Business

'Ice age' job-seekers who graduated after Japan's economic bubble burst flock to public-sector positions

JIJI

While the government is trying to help people in the employment “ice age” generation find jobs, applicants are primarily being drawn to only a small number of public-sector job positions.

The ice age generation refers to those who graduated from school between around 1993 and 2004, after the collapse of the bubble economy in the early 1990s. Many of them, who are now in their 30s and 40s, were unable to find stable jobs.

As of Jan. 30, 33 local governments had newly employed or planned to employ ice age job-seekers, according to the Ministry of Internal Affairs and Communications.
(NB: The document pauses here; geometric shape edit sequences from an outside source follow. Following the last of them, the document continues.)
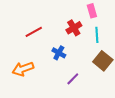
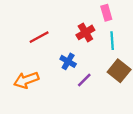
purple line: (73, 79) -> (84, 80), moved

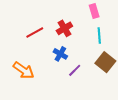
red cross: (85, 32) -> (64, 28), moved
orange arrow: (26, 80) -> (24, 70), turned -125

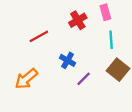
red cross: (64, 28) -> (78, 20), moved
orange arrow: (24, 70) -> (26, 79), turned 105

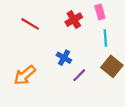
red line: (39, 36) -> (30, 24), moved, turned 60

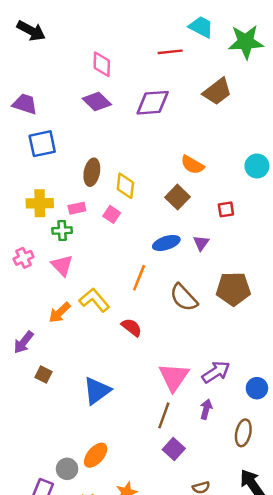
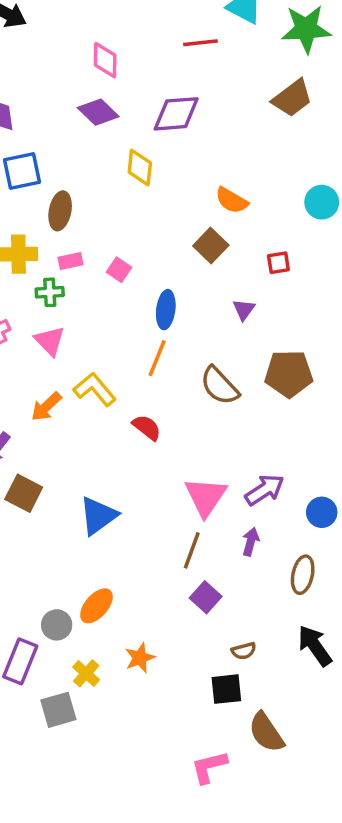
brown trapezoid: (217, 92) -> (292, 98), moved
brown ellipse: (92, 172) -> (60, 211), moved
yellow diamond: (125, 186) -> (140, 168), moved
blue ellipse: (166, 243) -> (166, 310), moved, turned -65
brown square: (43, 375) -> (24, 493), size x1.5

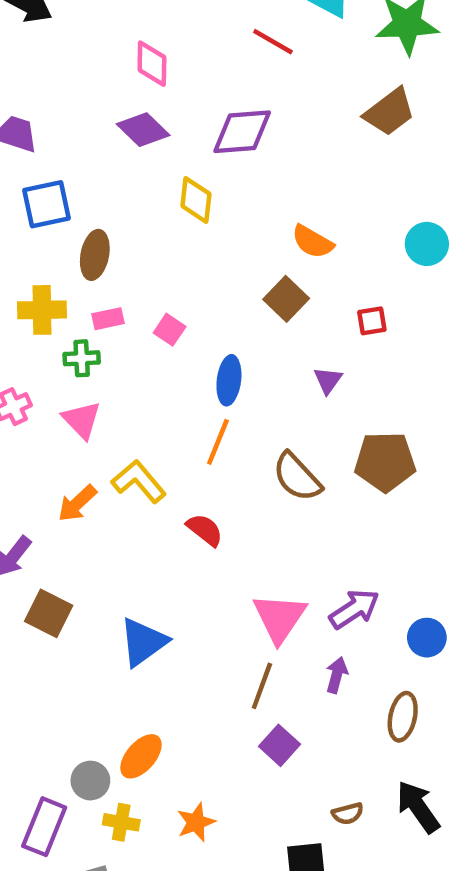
red line: (200, 43) -> (273, 42), turned 36
brown semicircle: (244, 651) -> (348, 814), moved
yellow cross: (86, 673) -> (121, 822), moved, turned -32

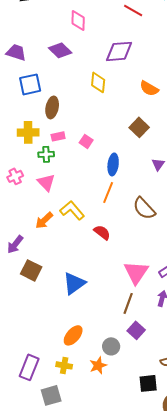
purple diamond: (143, 130) -> (60, 50), moved
orange semicircle: (313, 242) -> (149, 88), moved
gray circle: (90, 781) -> (111, 346), moved

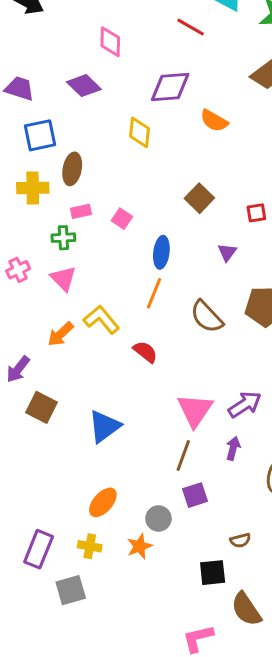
orange semicircle: (149, 88) -> (214, 121), moved
yellow cross: (28, 132) -> (33, 188), moved
purple square: (136, 330) -> (195, 495), turned 30

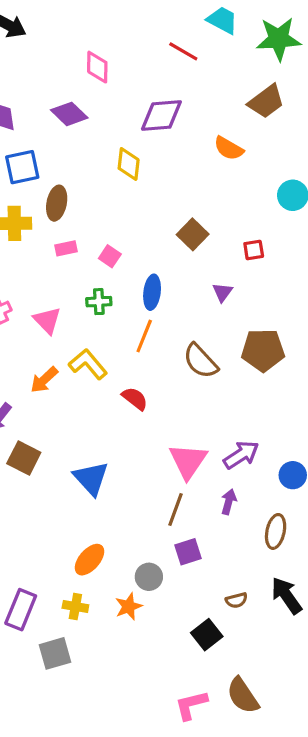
orange semicircle: (214, 121) -> (229, 148), moved
green cross: (63, 238) -> (99, 302), moved
blue triangle: (104, 426) -> (91, 478), turned -36
black square: (213, 573) -> (207, 635), turned -32
brown semicircle: (246, 609) -> (243, 696), moved

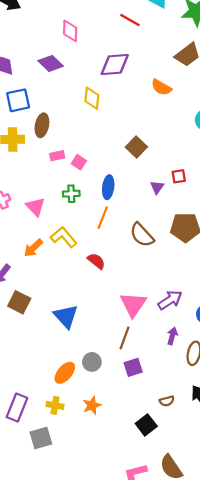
pink rectangle: (66, 248) -> (57, 156), moved
red square: (254, 250) -> (179, 176), moved
purple arrow: (229, 502) -> (172, 336), moved
gray circle: (149, 577) -> (92, 362), moved

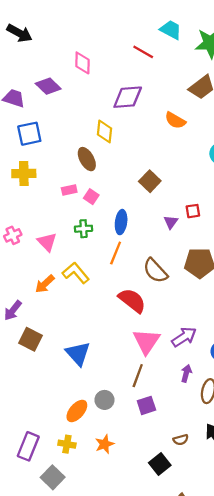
purple diamond: (51, 63) -> (48, 86), moved
brown ellipse: (42, 125) -> (87, 159), moved, turned -40
red semicircle: (96, 261) -> (132, 301), moved, size x1.5
gray square: (41, 438) -> (53, 477), turned -30

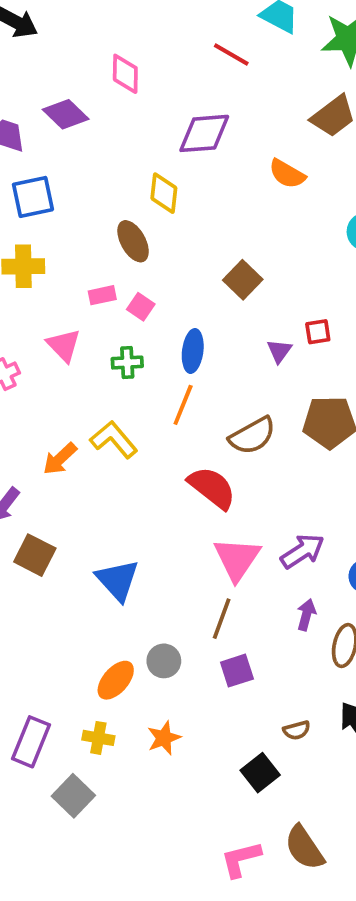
pink triangle: (47, 242) -> (64, 345), moved
brown semicircle: (155, 271) -> (252, 436), turned -76

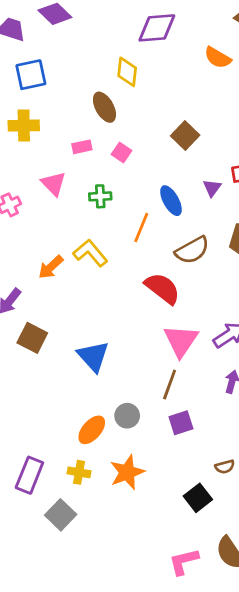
pink square: (141, 307) -> (121, 152), moved
blue ellipse: (193, 351) -> (171, 201), moved, turned -36
orange star: (164, 738) -> (127, 472), size x1.4

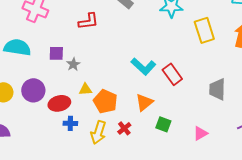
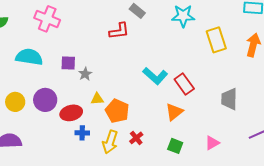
red L-shape: (88, 21) -> (119, 31), moved
orange triangle: (144, 102) -> (174, 112), moved
green square: (163, 124) -> (175, 146), moved

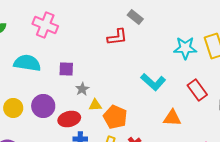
cyan star: (183, 16) -> (185, 48), moved
gray star: (85, 74) -> (82, 89), moved
red rectangle: (184, 84) -> (197, 90), moved
orange triangle: (174, 112) -> (172, 118), turned 42

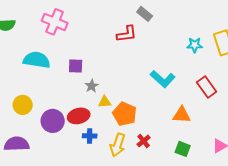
cyan star: (185, 48) -> (195, 45), size x0.7
purple circle: (43, 106) -> (53, 121), moved

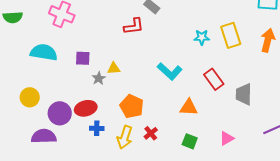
yellow triangle: (105, 102) -> (114, 68), moved
purple semicircle: (17, 144) -> (44, 136), moved

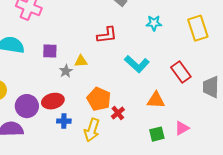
red L-shape: (134, 26) -> (107, 35), moved
cyan star: (202, 37) -> (154, 23), moved
red cross: (151, 133) -> (118, 113), moved
pink triangle: (227, 138) -> (182, 128), moved
green square: (190, 141) -> (157, 134), turned -35

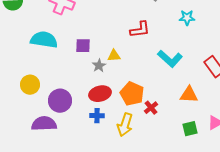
red ellipse: (53, 101) -> (100, 94), moved

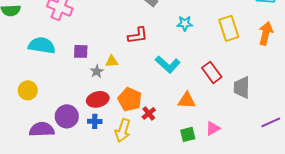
purple circle: (60, 101) -> (67, 116), moved

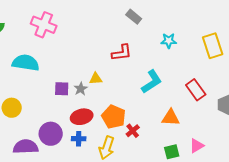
purple square: (81, 51) -> (62, 89), moved
cyan L-shape: (168, 64) -> (152, 82), turned -75

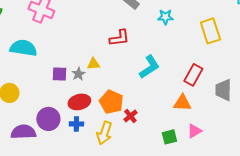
cyan star: (169, 41) -> (165, 17), moved
red rectangle: (196, 90) -> (193, 75), turned 65
orange triangle: (171, 118) -> (182, 103), moved

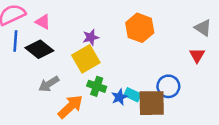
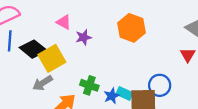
pink triangle: (43, 22) -> (64, 22), moved
yellow square: (86, 59) -> (52, 58), moved

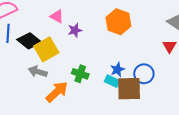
gray arrow: (43, 83) -> (38, 72), turned 48
blue star: (112, 96) -> (117, 70), moved

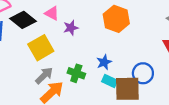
black diamond: (29, 41) -> (23, 20), moved
blue star: (117, 70) -> (104, 62), moved
gray arrow: (38, 72) -> (44, 75), moved, turned 120

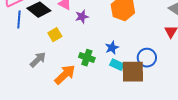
yellow square: (41, 48) -> (55, 35), size x0.6
gray arrow: (44, 75) -> (38, 60), moved

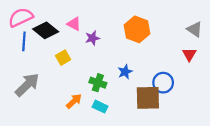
gray arrow: (38, 60) -> (27, 85), moved, size x1.4
cyan rectangle: (117, 65) -> (100, 107), moved
orange arrow: (65, 75) -> (74, 101), size x0.7

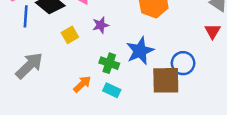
purple star: (92, 38) -> (101, 25), moved
blue star: (125, 72) -> (140, 51), size x1.6

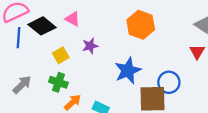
green cross: (109, 63) -> (58, 82), moved
gray arrow: (29, 66) -> (22, 85), size x0.7

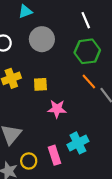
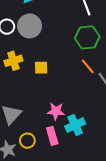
gray circle: (42, 39) -> (30, 26), moved
pink star: (57, 109) -> (56, 111), moved

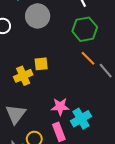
gray circle: (30, 26) -> (38, 16), moved
yellow cross: (13, 61) -> (23, 76), moved

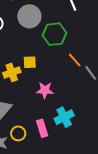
green hexagon: (85, 29) -> (55, 34), moved
pink star: (60, 107) -> (45, 90), moved

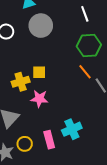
green hexagon: (55, 34) -> (89, 45), moved
pink star: (45, 90) -> (39, 99), moved

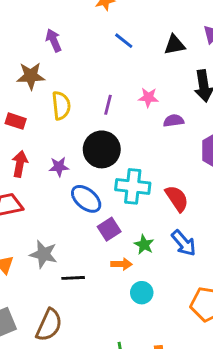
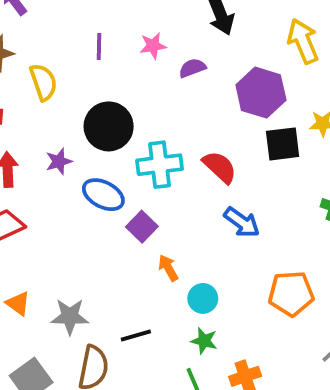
purple line: (108, 105) -> (99, 46), moved
green star: (144, 245) -> (204, 341), moved
gray star: (44, 254) -> (70, 316), moved
orange arrow: (121, 264) -> (168, 268), turned -108
black line: (73, 278) -> (136, 336), moved

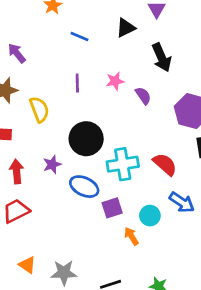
purple semicircle: (192, 68) -> (143, 96), turned 78
purple square: (142, 227) -> (112, 208), turned 30
cyan circle: (203, 298) -> (150, 216), moved

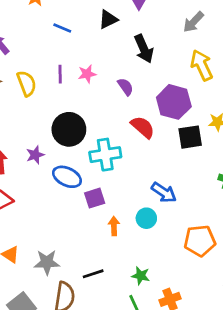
pink star: (115, 81) -> (87, 74), moved
yellow semicircle: (39, 109) -> (27, 83), moved
red semicircle: (165, 164) -> (143, 127), moved
cyan circle: (150, 216) -> (146, 218), moved
orange arrow: (131, 236) -> (114, 226), turned 30

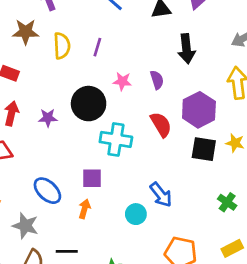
pink star: (87, 74) -> (122, 81), moved
blue ellipse: (67, 177) -> (47, 191), moved
orange arrow: (114, 226) -> (84, 209), moved

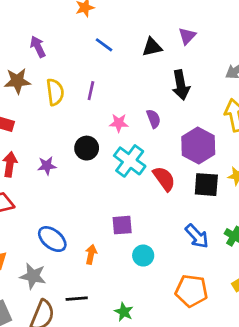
black circle: (89, 104) -> (87, 148), size x0.7
red semicircle: (161, 124) -> (164, 179), moved
cyan cross: (116, 139) -> (130, 161), moved, turned 32
purple square: (92, 178) -> (122, 225), moved
blue arrow: (161, 195) -> (197, 236), moved

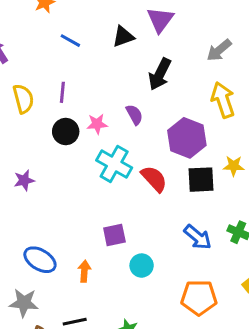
purple triangle: (187, 36) -> (160, 20), size x1.4
black arrow: (181, 85) -> (160, 74), turned 44
black circle: (87, 148) -> (66, 132), moved

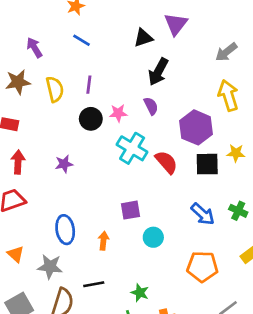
blue line: (70, 41) -> (82, 40), moved
black arrow: (160, 74) -> (158, 72), moved
purple star: (24, 180) -> (64, 164), moved
blue ellipse: (40, 260) -> (65, 230), turned 48

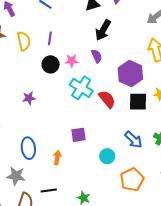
cyan circle: (153, 237) -> (107, 156), moved
orange pentagon: (202, 267) -> (132, 180), turned -30

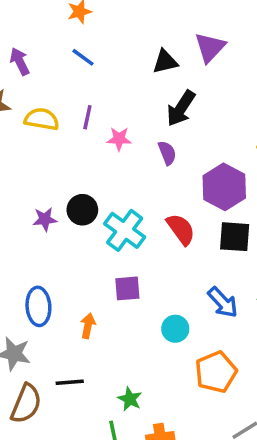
yellow semicircle: (24, 41) -> (42, 119), turned -72
pink star: (72, 61) -> (119, 139), moved
black circle: (51, 64) -> (82, 210), moved
cyan cross: (81, 88) -> (125, 230), moved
In Takarazuka, Hyogo Prefecture, 1,816 people applied for only three positions offered by the city, meaning 1 in about 600 applicants would be able to land a job. The Health, Labor and Welfare Ministry had applications from 1,934 people for 10 positions.

The government aims to increase the number of regular workers from the ice age generation by 300,000, mainly in the private sector, but it is a tough road ahead. Some private-sector companies are struggling to attract new workers.

Major staffing company Pasona Group Inc. plans to hire 300 employees for positions related to regional revitalization. Some 400 people have applied so far.

“We may have been able to attract job-seekers by setting regional revitalization as the theme of the recruitment campaign,” a Pasona public relations official said.

In August last year, Hello Work public job-placement offices started accepting job offers exclusively for the ice age generation from firms across the country. Companies had offered a total of 1,290 positions by the end of last year, but only 54 people were hired.

There has been a discrepancy between supply and demand in the labor market, analysts said. While about half of the offered positions were driving jobs or for transportation services, for which the manpower shortage is serious, many job-seekers hope to work in clerical positions, regardless of whether they are from the ice age generation or not.

Yusuke Shimoda, senior economist at the Japan Research Institute, said that job-seekers tend to think that “work conditions at sectors suffering labor shortages are tough.”

In September last year, major logistics company Sankyu Inc. unveiled a plan to employ 300 regular workers over the next three years.

It had received applications from a little more than 60 people by the end of 2019, but only 10 of them were employed. In many cases, applicants did not have the required background or conditions were not met, according to the company.